やらせていただきます。やらせてください……」
研究室で、張り詰めた空気が緩み、この場の研究者が安堵したのがわかった。
契約書に、サインした。
してしまった。
手が震えて、あまりにも汚い字になった。
(あなた……助けてよ……)
もう後戻りはできない……
「ありがとうございます。では、説明させていただきます」
すると、この場の一番若いのであろう研究者が紙袋を手渡してきた。
「中身をご確認ください」
……いや、パッと見でわかる。わかるが、理解したくない。
ピンクの服……黄色い帽子……カバン。
「そこには、裕子さんとリサちゃんが幼稚園で着ていただく服が入っております。」
リサちゃんのは3セット。
裕子さんのは10セット入っています」
「え、あの、なんで私のがそんなに沢山……?」
この時、先程まで悲観にくれていた私のそれは、相当甘かったことに気付いた。
「裕子さんには、これから本当にたくさんオモラシしていただくことになります。
おそらく……いえ、間違いなくオムツが溢れるような事態も沢山あります。
汚しても余裕を持たせるために、このセット数となりました」
「いや、溢れるって……」
「裕子さん……オムツを汚して、あなたと同年代の先生、娘さんと同年代のお友達に、素直に【替えて】と言えますか?」
「いや……自分で替えれば……」
「ダメです。

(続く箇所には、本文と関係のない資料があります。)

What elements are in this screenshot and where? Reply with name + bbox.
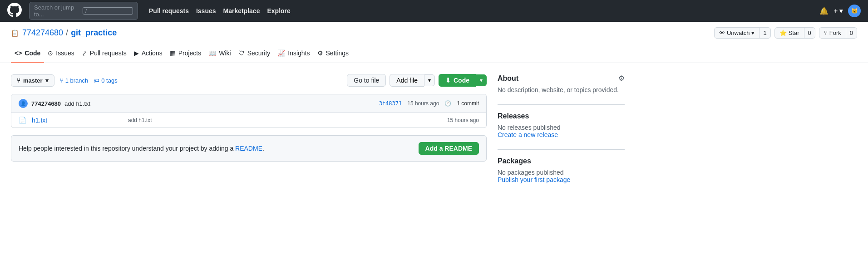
tab-actions-label: Actions (142, 49, 163, 57)
add-file-button[interactable]: Add file (390, 74, 424, 87)
main-content: ⑂ master ▾ ⑂ 1 branch 🏷 0 tags Go to fil… (0, 63, 636, 205)
projects-icon: ▦ (170, 49, 176, 57)
security-icon: 🛡 (238, 49, 245, 57)
add-button[interactable]: + ▾ (834, 7, 843, 15)
breadcrumb-separator: / (66, 28, 68, 38)
eye-icon: 👁 (719, 29, 725, 36)
tab-code-label: Code (25, 49, 40, 57)
branch-actions: Go to file Add file ▾ ⬇ Code ▾ (347, 74, 487, 87)
create-release-link[interactable]: Create a new release (498, 131, 558, 138)
releases-header: Releases (498, 112, 625, 120)
commit-hash[interactable]: 3f48371 (379, 100, 402, 107)
add-readme-button[interactable]: Add a README (419, 142, 479, 155)
add-file-dropdown[interactable]: ▾ (424, 74, 435, 86)
commit-info-row: 👤 774274680 add h1.txt 3f48371 15 hours … (11, 94, 486, 113)
releases-title: Releases (498, 112, 529, 120)
tag-icon: 🏷 (94, 77, 99, 84)
branch-count-link[interactable]: ⑂ 1 branch (60, 77, 89, 84)
pr-icon: ⤤ (82, 49, 87, 57)
branch-bar: ⑂ master ▾ ⑂ 1 branch 🏷 0 tags Go to fil… (11, 74, 487, 87)
repo-header-actions: 👁 Unwatch ▾ 1 ⭐ Star 0 ⑂ Fork 0 (714, 27, 857, 39)
tag-count-link[interactable]: 🏷 0 tags (94, 77, 117, 84)
packages-section: Packages No packages published Publish y… (498, 157, 625, 183)
tab-projects[interactable]: ▦ Projects (166, 44, 205, 63)
marketplace-link[interactable]: Marketplace (223, 7, 260, 15)
fork-icon: ⑂ (824, 29, 828, 36)
readme-banner: Help people interested in this repositor… (11, 135, 487, 162)
slash-badge: / (83, 7, 133, 15)
file-table: 👤 774274680 add h1.txt 3f48371 15 hours … (11, 94, 487, 128)
unwatch-button[interactable]: 👁 Unwatch ▾ 1 (714, 27, 771, 39)
repo-owner-link[interactable]: 774274680 (22, 28, 63, 38)
readme-banner-text: Help people interested in this repositor… (19, 145, 413, 152)
readme-link[interactable]: README (235, 145, 262, 152)
fork-count: 0 (846, 28, 857, 38)
tab-settings[interactable]: ⚙ Settings (314, 44, 353, 63)
issues-link[interactable]: Issues (196, 7, 216, 15)
user-avatar[interactable]: 🐱 (848, 5, 861, 17)
notifications-bell[interactable]: 🔔 (819, 7, 829, 15)
releases-empty-text: No releases published (498, 124, 625, 131)
file-time: 15 hours ago (447, 117, 479, 123)
file-commit-message: add h1.txt (128, 117, 442, 123)
tag-count: 0 tags (101, 77, 117, 84)
tab-projects-label: Projects (178, 49, 202, 57)
download-icon: ⬇ (445, 77, 451, 84)
top-nav-right: 🔔 + ▾ 🐱 (819, 5, 861, 17)
tab-actions[interactable]: ▶ Actions (130, 44, 166, 63)
code-dropdown-button[interactable]: ▾ (476, 74, 487, 86)
packages-empty-text: No packages published (498, 169, 625, 176)
about-gear-icon[interactable]: ⚙ (618, 74, 625, 83)
branch-stats: ⑂ 1 branch 🏷 0 tags (60, 77, 118, 84)
top-nav-links: Pull requests Issues Marketplace Explore (149, 7, 291, 15)
unwatch-dropdown-icon: ▾ (751, 29, 755, 36)
tab-security-label: Security (247, 49, 271, 57)
issues-icon: ⊙ (48, 49, 53, 57)
branch-selector[interactable]: ⑂ master ▾ (11, 74, 54, 87)
commit-count[interactable]: 1 commit (457, 100, 479, 107)
github-logo[interactable] (7, 3, 22, 20)
publish-package-link[interactable]: Publish your first package (498, 176, 570, 183)
go-to-file-button[interactable]: Go to file (347, 74, 386, 87)
history-icon: 🕐 (444, 100, 451, 107)
tab-security[interactable]: 🛡 Security (235, 44, 274, 63)
tab-issues[interactable]: ⊙ Issues (44, 44, 78, 63)
unwatch-label: Unwatch (727, 29, 750, 36)
unwatch-count: 1 (759, 28, 770, 38)
commit-author: 774274680 (31, 100, 61, 107)
repo-content: ⑂ master ▾ ⑂ 1 branch 🏷 0 tags Go to fil… (11, 74, 487, 194)
file-name-link[interactable]: h1.txt (32, 117, 123, 124)
releases-section: Releases No releases published Create a … (498, 112, 625, 138)
repo-name-link[interactable]: git_practice (71, 28, 117, 38)
breadcrumb: 774274680 / git_practice (22, 28, 117, 38)
branch-count-icon: ⑂ (60, 77, 64, 84)
file-icon: 📄 (19, 117, 26, 124)
search-box[interactable]: Search or jump to... / (29, 2, 138, 20)
repo-header: 📋 774274680 / git_practice 👁 Unwatch ▾ 1… (0, 22, 868, 44)
repo-icon: 📋 (11, 29, 19, 37)
branch-count: 1 branch (65, 77, 89, 84)
tab-pr-label: Pull requests (90, 49, 127, 57)
explore-link[interactable]: Explore (267, 7, 290, 15)
settings-icon: ⚙ (317, 49, 323, 57)
about-section: About ⚙ No description, website, or topi… (498, 74, 625, 93)
branch-dropdown-icon: ▾ (45, 77, 49, 84)
tab-wiki[interactable]: 📖 Wiki (205, 44, 234, 63)
star-label: Star (789, 29, 799, 36)
about-header: About ⚙ (498, 74, 625, 83)
packages-title: Packages (498, 157, 531, 165)
fork-button[interactable]: ⑂ Fork 0 (819, 27, 857, 39)
tab-code[interactable]: <> Code (11, 44, 44, 63)
tab-pull-requests[interactable]: ⤤ Pull requests (78, 44, 130, 63)
pull-requests-link[interactable]: Pull requests (149, 7, 189, 15)
repo-tabs: <> Code ⊙ Issues ⤤ Pull requests ▶ Actio… (0, 44, 868, 63)
fork-label: Fork (829, 29, 841, 36)
about-title: About (498, 74, 518, 83)
sidebar: About ⚙ No description, website, or topi… (498, 74, 625, 194)
branch-icon: ⑂ (17, 77, 20, 84)
star-button[interactable]: ⭐ Star 0 (774, 27, 815, 39)
code-main-button[interactable]: ⬇ Code (439, 74, 476, 87)
add-file-group: Add file ▾ (390, 74, 435, 87)
tab-insights[interactable]: 📈 Insights (274, 44, 313, 63)
top-navigation: Search or jump to... / Pull requests Iss… (0, 0, 868, 22)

誰かに必ず替えていただきます。
この10セットとは別に幼稚園にも余裕のある予備が配備されますので」
そう、私はオムツを当てて幼稚園に通い、そこでお漏らしする『だけ』だと思っていたのだ。
こんな事をしてバレないわけがないのだ。
ありとあらゆる人に、この現状を知られる。
しかも、トイレに入れないという現状を知られる。
そして、その知られる中……いや、オムツ替えをしてもらう中に、娘が入っているなどとは思っていなかったのだ。
「……子供の教育上……許してほしいのですが……」
研究者の、悲しげな雰囲気が満ちるが、私もそれどころではない。
「わかりました……残念ですが無理強いは出来ません。
でも、娘さんの幼稚園は良いのですか?」
「……」
……良くない……良くないのだ。